Message  Invité le Mar 31 Jan 2012 - 3:29

«La paix à vous tous, et la sagesse sur vous.

Ecoutez. Quelqu'un, en un jour lointain, m'a demandé si Dieu est miséricordieux envers les pécheurs et jusqu'à quel point Il l'est. Celui qui le demandait était un pécheur pardonné qui n'arrivait pas à se persuader de l'absolu pardon de Dieu.

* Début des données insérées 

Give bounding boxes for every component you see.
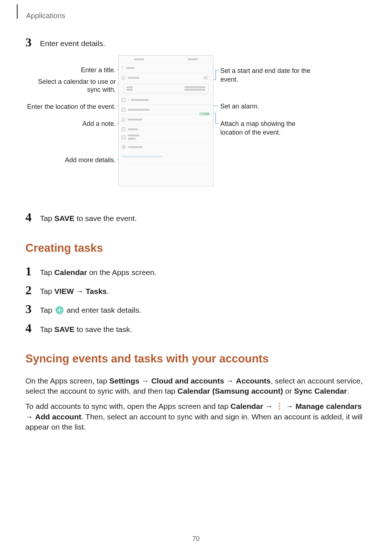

Et Moi, par des paraboles, je le calmai, le rassurai et lui promis que pour lui j'aurais toujours parlé de miséricorde pour que son coeur repenti qui, semblable à un enfant égaré lui pleurait au-dedans, se sentît assuré d'être déjà en possession de son Père des Cieux.

Dieu est Miséricorde parce que Dieu est Amour.
Le serviteur de Dieu doit être miséricordieux pour imiter Dieu.
Dieu se sert de la miséricorde pour attirer à Lui ses fils dévoyés.
Le serviteur de Dieu doit se servir de la miséricorde
comme d'un moyen pour amener à Dieu les fils dévoyés.
Le précepte de l'amour doit être obligatoire pour tous,
mais il doit l'être trois fois pour les serviteurs de Dieu.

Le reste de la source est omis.